For or Against: Kettlebells
It was scary, realizing that change wasn’t necessarily in my control.
I started using kettlebells because I joined a gym in December. I joined the gym because I wanted to sign the baby up for swim lessons and it was cheaper if you were already a member, but also because I’m living in Ohio with my parents for a few months and it’s nice to have a place to go in the winter.
As it turns out, I love the gym — there’s childcare for up to two hours in the mornings, and there’s also a separate playroom where the baby can crawl around and play with a million plastic toys amidst far fewer perils than at my parents’ house. Plus there’s free coffee in the lobby and an electric fireplace that I like to perch in front of while I give the baby his bottle.
Anyway, I settled on kettlebells as opposed to other types of weights because there was a poster in the gym about exercises that you can do with kettlebells and no posters about what exercises to do with dumbbells, which is a rude name for a perfectly respectable piece of equipment, now that I’m typing it out. The idea of doing strength training in general was on my mind because my friend A. told me recently about how important it is to do once you hit your 40s and start losing more muscle mass. It doesn’t seem right that my body should lose any of its powers just yet — my brain is still so young, in that I don’t know what’s going on at any given time at all — but biology is hard to argue with. Though some try.
So far I haven’t noticed the kettlebells having much of an effect on either my appearance or strength, but I haven’t been using them that long. Then again, for me, the mental health benefits of exercise have always been more evident than any physical changes. I remember telling my friend O. on the beach a few years ago that my body seemed to have chosen stasis. No matter what I ate or how active I was, no matter what I tried when it came to IVF and getting pregnant, my body just stayed the same. Moreover this was during deep Covid, Groundhog Day for the whole planet and my efforts at other types of changes — jobs, for example — also weren’t taking. I became increasingly convinced during this period that I could not change my life, no matter what I tried. I believed bad things could still happen to me, sure. But it seemed possible that if I moved across the country and went to sleep, I would wake up back in my apartment in Brooklyn in the morning.

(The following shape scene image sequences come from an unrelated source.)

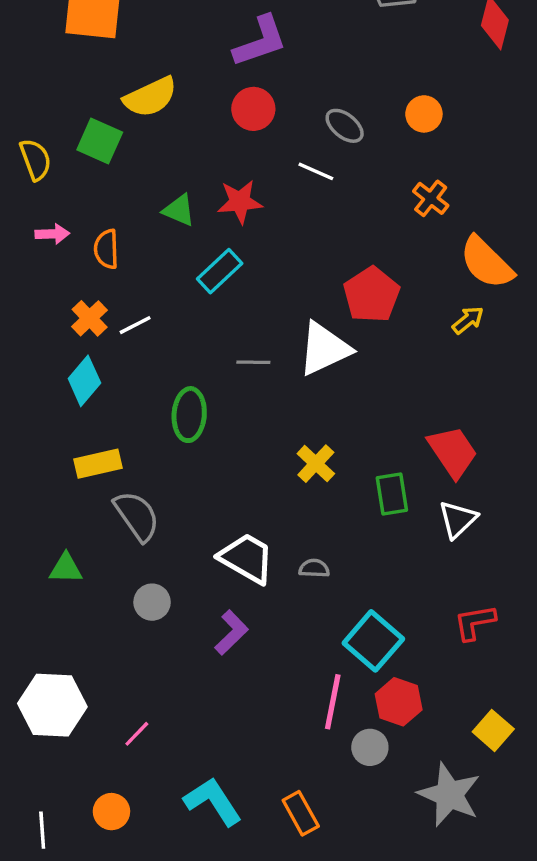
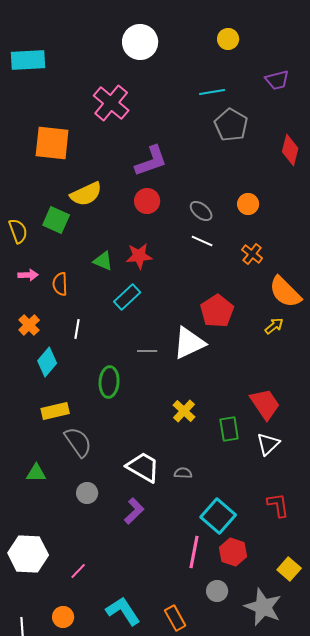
white line: (316, 171) -> (202, 241), moved
orange cross: (90, 318) -> (29, 325), moved
white line: (135, 325) -> (77, 329), turned -54
red L-shape: (475, 622) -> (278, 505), turned 92
gray circle: (370, 747) -> (217, 591), moved

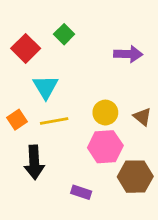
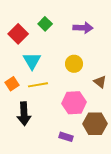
purple arrow: (128, 54) -> (83, 28), moved
yellow circle: (105, 113) -> (74, 64), moved
purple rectangle: (81, 192) -> (66, 137), moved

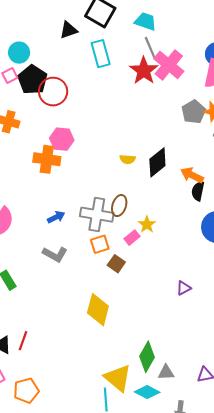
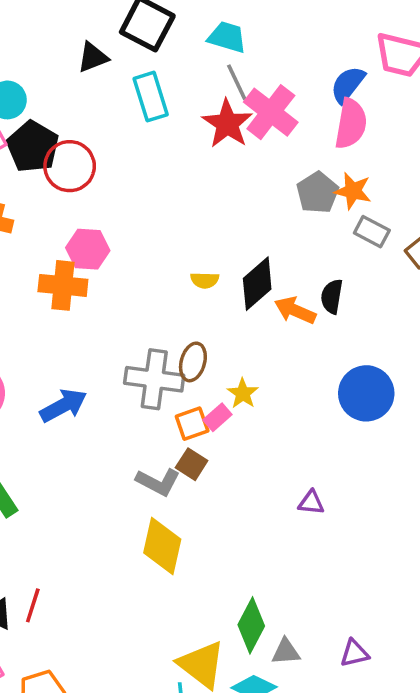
orange arrow: (192, 175) -> (295, 310), moved
black semicircle: (198, 191) -> (332, 296), moved
blue arrow: (56, 217) -> (63, 405), moved, size x1.5
orange square: (100, 244) -> (192, 424), moved
gray L-shape: (55, 254) -> (158, 482), moved
purple triangle: (184, 288) -> (311, 503), turned 35

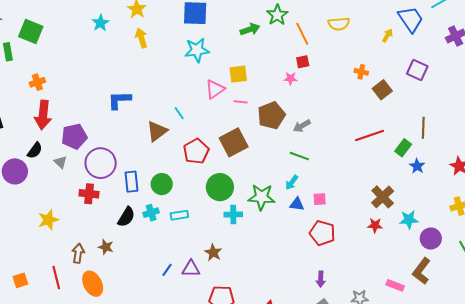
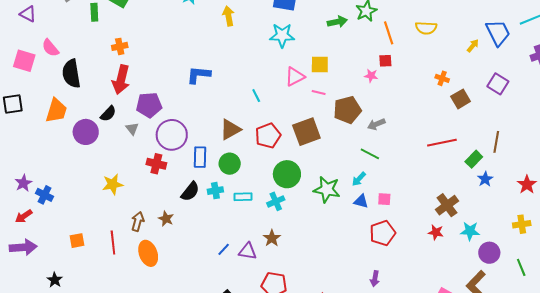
brown triangle: (157, 131) -> (230, 130), moved
cyan cross: (233, 214) -> (276, 201), moved, turned -30
red pentagon: (322, 233) -> (383, 233), turned 30

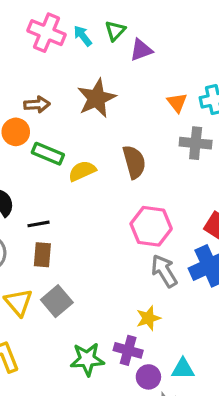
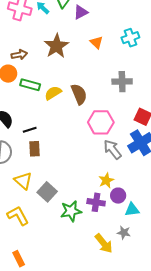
orange triangle: (177, 103) -> (96, 42), moved
gray cross: (196, 143) -> (122, 82), moved
brown semicircle: (134, 162) -> (79, 94), moved
gray square: (57, 301) -> (47, 192), moved
purple circle: (148, 377) -> (118, 196), moved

Of course, my life did change eventually. But it was scary, realizing that change wasn’t necessarily in my control. Novelty is so important to me; it has been ever since I went to boarding school where there was a concert or a reading or a play almost every evening. I always went, not just for the art but for the feeling that I’d injected a little meaning into my life that day, differentiated it from the next.
Now my days are repetitive again in some ways — there’s only so much that can happen in 24 hours when you’re working remotely from a Cleveland suburb and have a young child. Lotta nights in. Days too. But it’s different; I chose this. I do see that same craving for novelty in the baby, who gets bored with his toys easily. I have to rotate them in and out so he can greet his familiar flower rattle or wooden beads anew, studying them like a sculptor, exploring their shapes and shadows.
Yesterday I handed him a shallot from the fruit bowl and watched his tiny smile as he turned it over and over in its hands. I started to think it was beautiful too: its papery skin, its pink-russet shade, the soft light reflected in its curves. Thank you for showing me the shallot, baby, I told him, but he wasn’t listening. He was too busy peeling its layers away.